BEGIN DATA

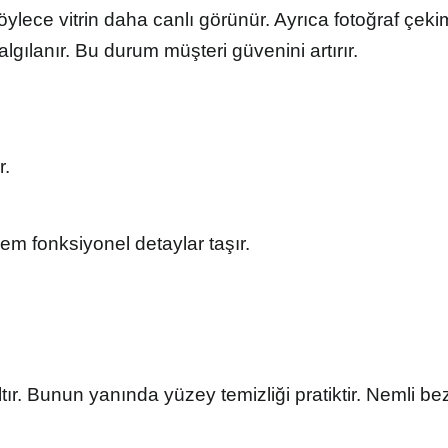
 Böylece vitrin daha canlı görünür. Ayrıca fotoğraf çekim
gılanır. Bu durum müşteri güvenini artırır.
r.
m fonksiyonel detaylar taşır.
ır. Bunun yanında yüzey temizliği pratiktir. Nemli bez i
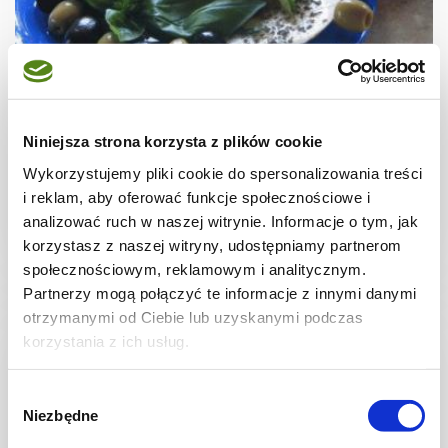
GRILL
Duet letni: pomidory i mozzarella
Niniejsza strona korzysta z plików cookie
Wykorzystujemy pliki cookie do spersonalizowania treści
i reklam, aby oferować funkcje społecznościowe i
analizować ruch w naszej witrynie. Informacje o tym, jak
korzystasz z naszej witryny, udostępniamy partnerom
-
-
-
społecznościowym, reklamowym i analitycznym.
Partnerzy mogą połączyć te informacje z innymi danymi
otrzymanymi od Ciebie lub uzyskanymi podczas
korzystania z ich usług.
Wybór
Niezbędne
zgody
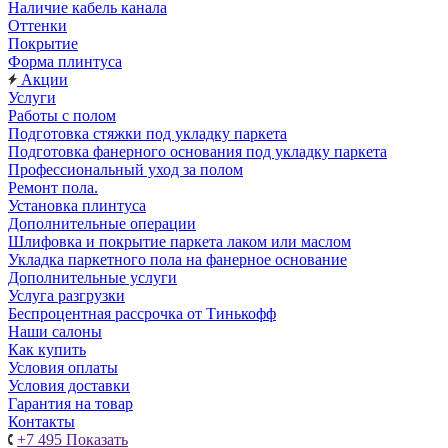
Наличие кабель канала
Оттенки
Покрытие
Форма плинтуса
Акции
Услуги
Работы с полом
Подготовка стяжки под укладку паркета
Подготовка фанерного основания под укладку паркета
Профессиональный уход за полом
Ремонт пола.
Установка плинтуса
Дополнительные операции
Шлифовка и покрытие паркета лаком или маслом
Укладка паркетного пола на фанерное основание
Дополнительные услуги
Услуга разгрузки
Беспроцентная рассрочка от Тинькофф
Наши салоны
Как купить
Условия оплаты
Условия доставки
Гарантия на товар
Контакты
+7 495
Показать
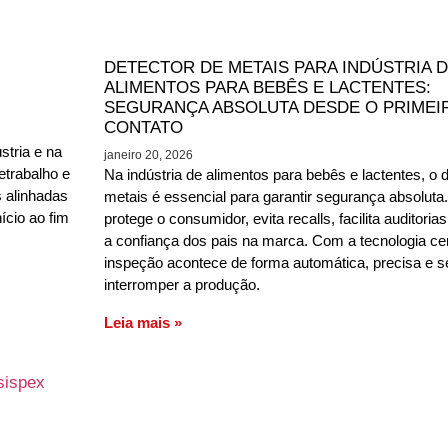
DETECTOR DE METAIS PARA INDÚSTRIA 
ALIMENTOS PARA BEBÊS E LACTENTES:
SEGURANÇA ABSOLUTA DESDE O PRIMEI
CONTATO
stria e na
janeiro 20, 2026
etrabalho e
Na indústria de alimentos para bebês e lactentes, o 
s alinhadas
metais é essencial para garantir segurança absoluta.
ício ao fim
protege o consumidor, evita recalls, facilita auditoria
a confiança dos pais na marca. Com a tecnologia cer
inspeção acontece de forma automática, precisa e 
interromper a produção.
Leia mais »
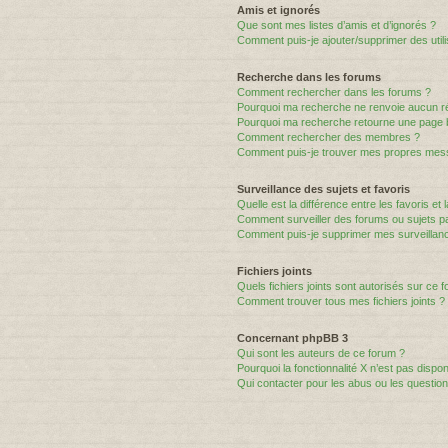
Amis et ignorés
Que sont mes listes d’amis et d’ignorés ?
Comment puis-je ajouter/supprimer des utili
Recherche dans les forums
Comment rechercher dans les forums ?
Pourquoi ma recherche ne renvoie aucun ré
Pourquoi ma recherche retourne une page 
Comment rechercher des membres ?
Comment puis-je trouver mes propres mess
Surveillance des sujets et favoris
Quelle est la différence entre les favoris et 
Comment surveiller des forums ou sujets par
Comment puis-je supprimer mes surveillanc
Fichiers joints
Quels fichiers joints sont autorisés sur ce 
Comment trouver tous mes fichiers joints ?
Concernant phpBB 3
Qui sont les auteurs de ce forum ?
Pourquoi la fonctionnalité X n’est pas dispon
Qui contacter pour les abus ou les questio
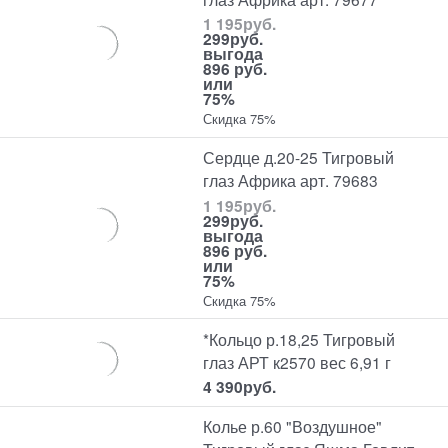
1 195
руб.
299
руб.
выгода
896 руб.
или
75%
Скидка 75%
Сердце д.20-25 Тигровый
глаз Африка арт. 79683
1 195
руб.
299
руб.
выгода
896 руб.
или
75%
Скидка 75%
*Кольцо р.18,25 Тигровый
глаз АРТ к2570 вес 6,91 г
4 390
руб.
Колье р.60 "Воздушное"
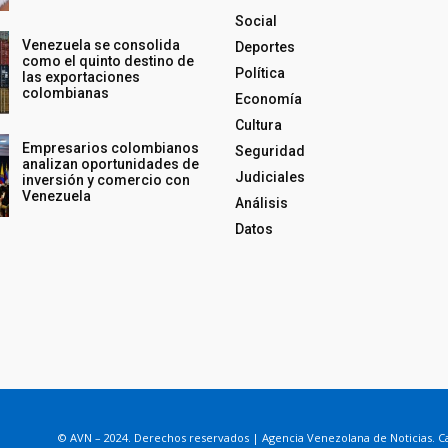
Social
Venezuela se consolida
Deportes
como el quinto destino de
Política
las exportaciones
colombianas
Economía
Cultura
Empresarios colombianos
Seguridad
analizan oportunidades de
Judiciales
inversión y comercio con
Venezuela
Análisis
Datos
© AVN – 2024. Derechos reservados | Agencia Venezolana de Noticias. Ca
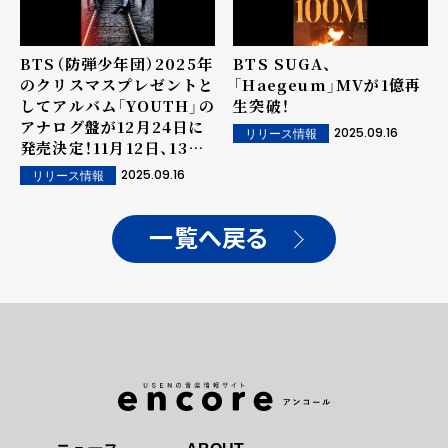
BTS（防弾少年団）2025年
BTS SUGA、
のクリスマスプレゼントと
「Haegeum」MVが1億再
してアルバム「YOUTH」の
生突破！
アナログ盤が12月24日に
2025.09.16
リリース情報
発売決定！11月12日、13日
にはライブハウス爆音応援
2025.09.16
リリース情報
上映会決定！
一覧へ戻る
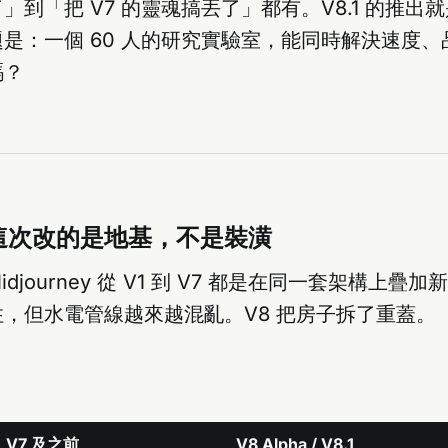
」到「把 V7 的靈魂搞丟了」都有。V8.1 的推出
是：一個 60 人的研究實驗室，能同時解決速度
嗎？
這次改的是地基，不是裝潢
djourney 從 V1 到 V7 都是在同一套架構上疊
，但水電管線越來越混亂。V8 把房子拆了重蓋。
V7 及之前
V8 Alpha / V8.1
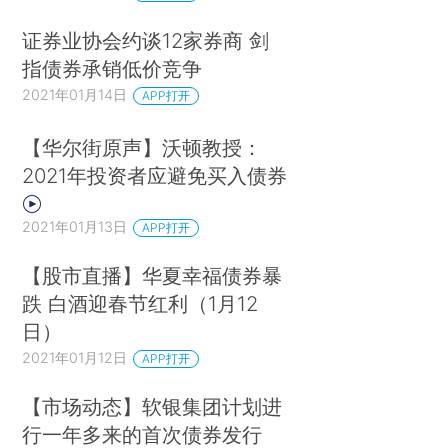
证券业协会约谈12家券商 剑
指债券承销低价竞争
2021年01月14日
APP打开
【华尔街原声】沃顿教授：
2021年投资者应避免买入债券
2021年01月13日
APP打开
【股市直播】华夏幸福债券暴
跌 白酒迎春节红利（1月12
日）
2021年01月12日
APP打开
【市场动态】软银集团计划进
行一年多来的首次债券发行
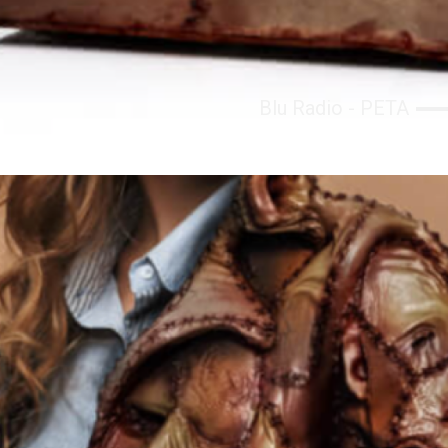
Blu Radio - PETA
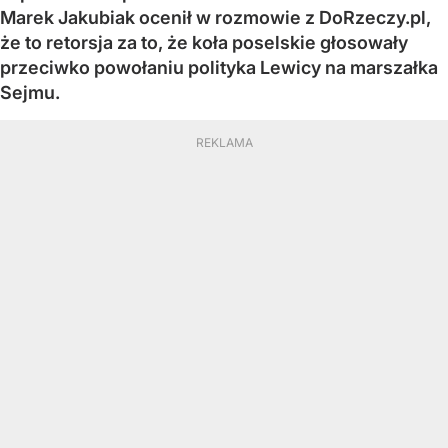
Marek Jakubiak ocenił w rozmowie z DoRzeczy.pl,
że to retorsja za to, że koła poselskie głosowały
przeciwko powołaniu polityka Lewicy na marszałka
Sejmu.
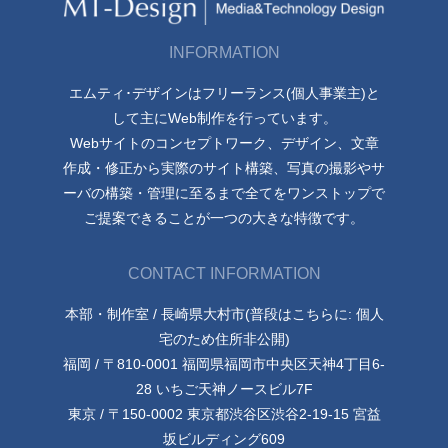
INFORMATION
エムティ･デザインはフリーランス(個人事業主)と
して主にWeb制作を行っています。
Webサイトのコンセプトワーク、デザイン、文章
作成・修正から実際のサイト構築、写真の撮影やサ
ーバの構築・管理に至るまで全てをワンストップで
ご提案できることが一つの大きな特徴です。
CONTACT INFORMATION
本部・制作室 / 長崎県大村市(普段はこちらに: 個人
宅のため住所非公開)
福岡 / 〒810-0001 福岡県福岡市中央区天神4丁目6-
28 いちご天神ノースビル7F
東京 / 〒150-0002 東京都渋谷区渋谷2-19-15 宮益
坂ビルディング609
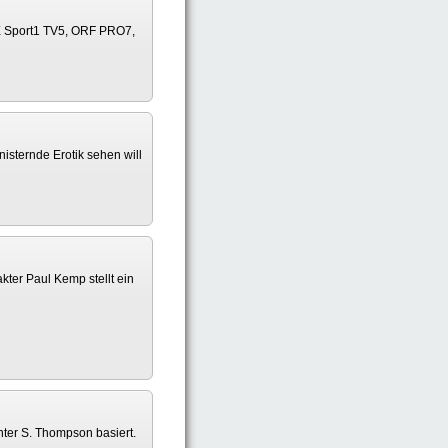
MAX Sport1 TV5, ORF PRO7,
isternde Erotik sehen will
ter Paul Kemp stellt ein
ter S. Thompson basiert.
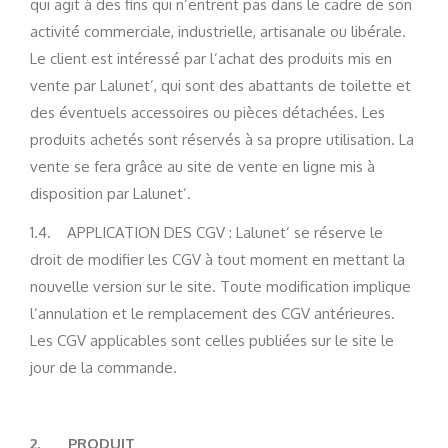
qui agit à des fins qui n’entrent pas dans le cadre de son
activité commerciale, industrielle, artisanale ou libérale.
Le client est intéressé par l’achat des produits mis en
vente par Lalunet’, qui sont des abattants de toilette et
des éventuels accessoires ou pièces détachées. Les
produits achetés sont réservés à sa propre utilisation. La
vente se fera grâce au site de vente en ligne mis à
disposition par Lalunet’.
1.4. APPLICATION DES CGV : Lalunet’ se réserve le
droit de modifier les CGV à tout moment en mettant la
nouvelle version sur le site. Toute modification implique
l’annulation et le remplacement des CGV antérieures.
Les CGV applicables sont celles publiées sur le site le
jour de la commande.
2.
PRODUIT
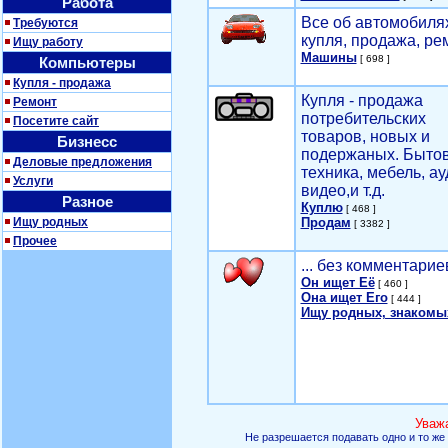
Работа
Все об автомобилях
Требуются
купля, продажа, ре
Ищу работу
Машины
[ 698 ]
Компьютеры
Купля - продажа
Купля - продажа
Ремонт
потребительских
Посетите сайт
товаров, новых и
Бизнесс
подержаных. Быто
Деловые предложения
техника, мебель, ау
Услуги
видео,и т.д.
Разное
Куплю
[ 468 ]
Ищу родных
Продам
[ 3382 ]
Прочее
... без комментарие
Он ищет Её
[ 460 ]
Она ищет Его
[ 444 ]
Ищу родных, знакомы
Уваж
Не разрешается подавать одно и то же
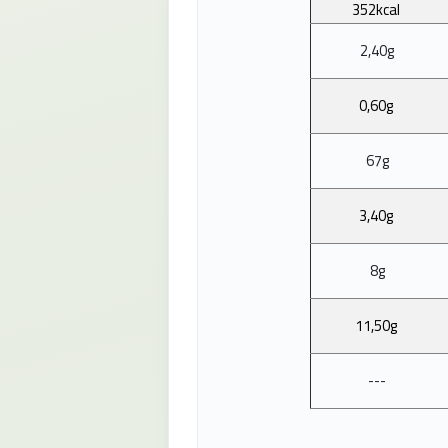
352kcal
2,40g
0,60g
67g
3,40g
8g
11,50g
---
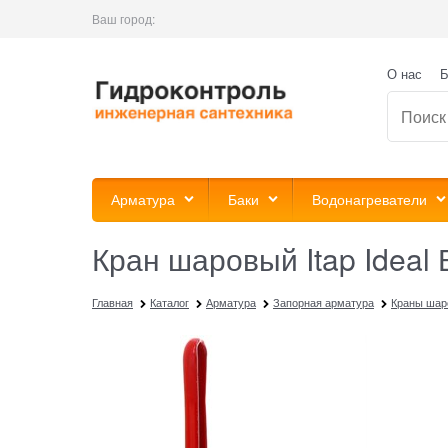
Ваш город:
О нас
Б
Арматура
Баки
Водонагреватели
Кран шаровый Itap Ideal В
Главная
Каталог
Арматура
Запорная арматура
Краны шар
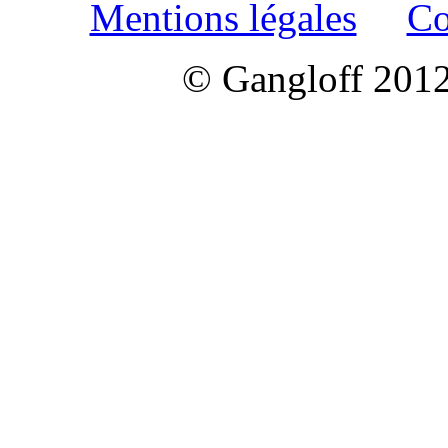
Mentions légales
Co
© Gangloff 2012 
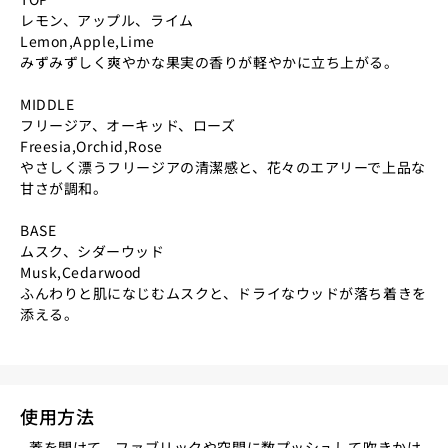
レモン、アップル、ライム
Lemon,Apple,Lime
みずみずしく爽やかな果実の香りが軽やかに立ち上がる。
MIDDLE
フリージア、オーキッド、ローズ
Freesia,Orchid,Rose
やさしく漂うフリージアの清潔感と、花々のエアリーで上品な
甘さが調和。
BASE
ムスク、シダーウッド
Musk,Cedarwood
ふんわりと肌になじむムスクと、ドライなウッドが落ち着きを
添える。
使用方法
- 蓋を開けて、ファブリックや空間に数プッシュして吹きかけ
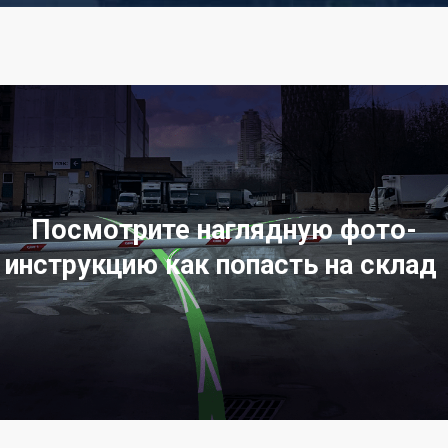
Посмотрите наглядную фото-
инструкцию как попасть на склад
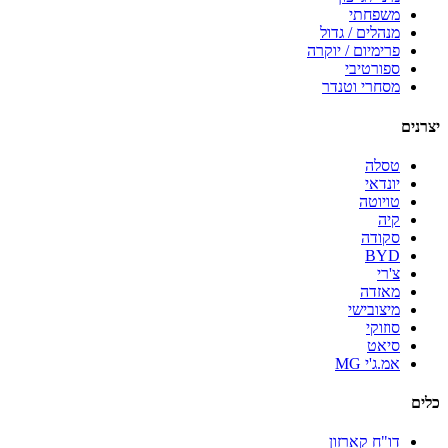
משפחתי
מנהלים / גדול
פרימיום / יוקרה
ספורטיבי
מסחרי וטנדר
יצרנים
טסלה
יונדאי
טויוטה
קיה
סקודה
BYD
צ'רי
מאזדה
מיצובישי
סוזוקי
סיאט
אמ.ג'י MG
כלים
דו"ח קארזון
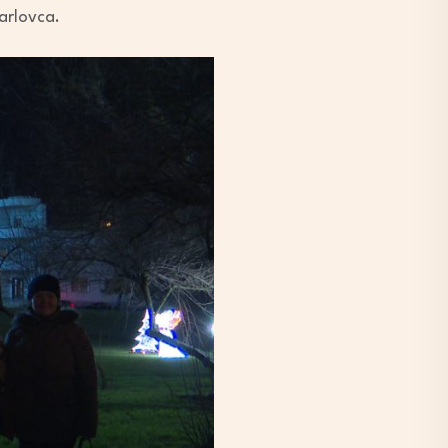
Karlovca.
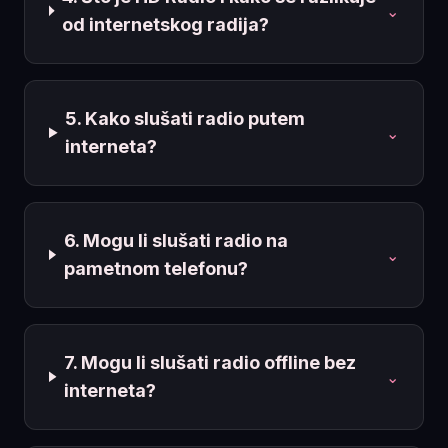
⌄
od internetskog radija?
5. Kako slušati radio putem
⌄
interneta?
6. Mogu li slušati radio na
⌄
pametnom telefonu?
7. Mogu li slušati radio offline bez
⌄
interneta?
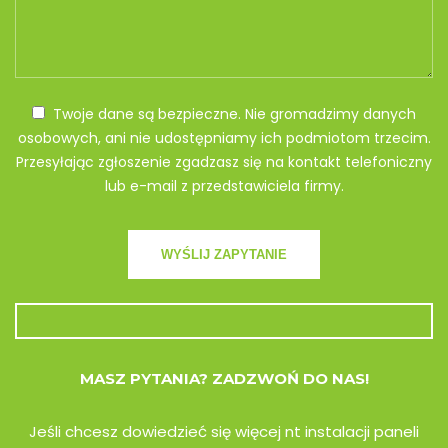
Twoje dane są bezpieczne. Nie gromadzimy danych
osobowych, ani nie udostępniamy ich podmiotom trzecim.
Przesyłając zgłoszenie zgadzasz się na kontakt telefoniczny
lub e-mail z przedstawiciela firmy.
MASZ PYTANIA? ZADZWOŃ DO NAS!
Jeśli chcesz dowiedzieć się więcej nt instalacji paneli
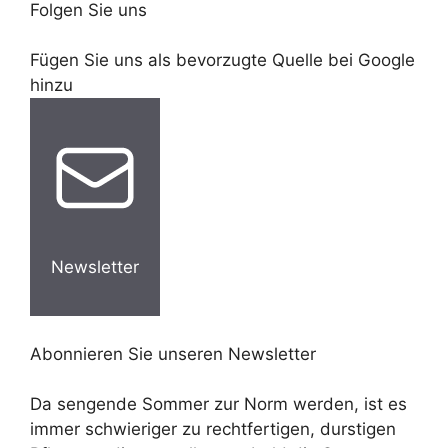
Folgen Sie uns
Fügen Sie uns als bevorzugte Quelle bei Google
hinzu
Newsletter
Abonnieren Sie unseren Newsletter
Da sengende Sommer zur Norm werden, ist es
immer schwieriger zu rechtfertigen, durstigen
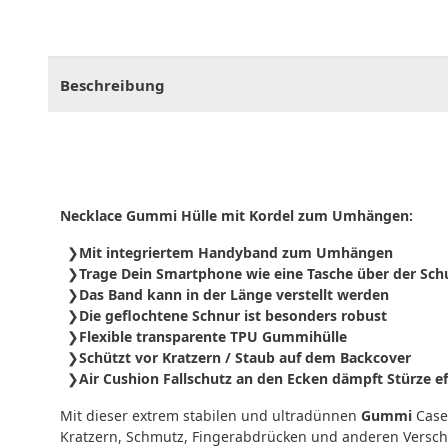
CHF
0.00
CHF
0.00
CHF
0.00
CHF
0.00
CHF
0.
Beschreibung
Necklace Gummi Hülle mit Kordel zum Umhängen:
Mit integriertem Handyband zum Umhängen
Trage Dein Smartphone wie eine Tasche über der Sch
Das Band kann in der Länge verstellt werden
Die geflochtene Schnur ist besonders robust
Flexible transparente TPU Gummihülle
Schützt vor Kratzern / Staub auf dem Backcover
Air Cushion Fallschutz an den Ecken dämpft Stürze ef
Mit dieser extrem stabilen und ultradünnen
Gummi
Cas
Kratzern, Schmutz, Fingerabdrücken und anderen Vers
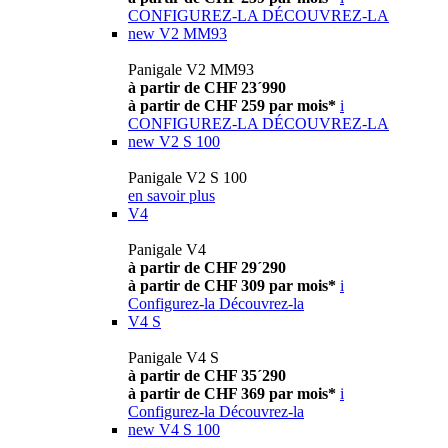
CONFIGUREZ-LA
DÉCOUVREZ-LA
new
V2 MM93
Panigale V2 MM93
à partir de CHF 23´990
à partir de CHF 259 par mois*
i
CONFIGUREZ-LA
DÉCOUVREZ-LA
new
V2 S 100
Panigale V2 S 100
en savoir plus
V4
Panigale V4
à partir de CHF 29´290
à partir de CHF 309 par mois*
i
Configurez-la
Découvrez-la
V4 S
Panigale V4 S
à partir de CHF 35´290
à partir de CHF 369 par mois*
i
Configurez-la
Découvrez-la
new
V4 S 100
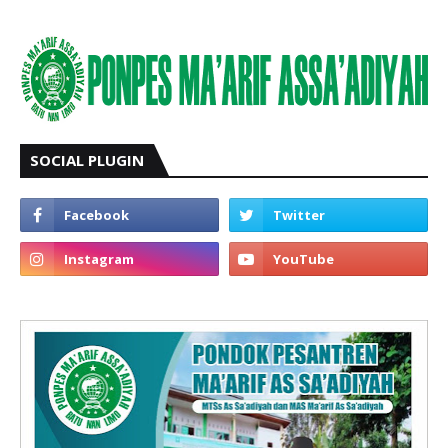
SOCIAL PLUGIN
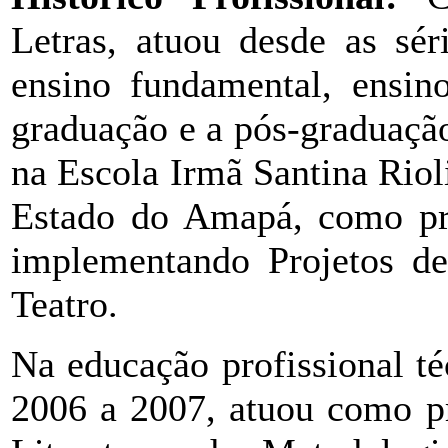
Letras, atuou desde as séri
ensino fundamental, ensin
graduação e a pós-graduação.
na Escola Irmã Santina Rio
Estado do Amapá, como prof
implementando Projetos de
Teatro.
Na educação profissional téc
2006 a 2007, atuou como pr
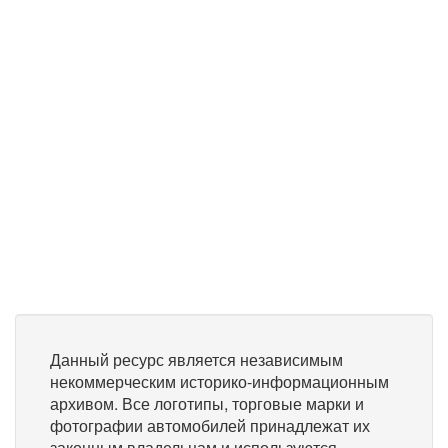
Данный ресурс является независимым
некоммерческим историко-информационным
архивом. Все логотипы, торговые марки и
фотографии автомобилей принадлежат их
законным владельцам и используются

END DATA

Write out nothing but the lines from the start of the data through the line with "Niniejsza strona korzysta z plików cookie". Leave out the pictures.

 Böylece vitrin daha canlı görünür. Ayrıca fotoğraf çekim
gılanır. Bu durum müşteri güvenini artırır.
r.
m fonksiyonel detaylar taşır.
ır. Bunun yanında yüzey temizliği pratiktir. Nemli bez i
GRILL
Duet letni: pomidory i mozzarella
Niniejsza strona korzysta z plików cookie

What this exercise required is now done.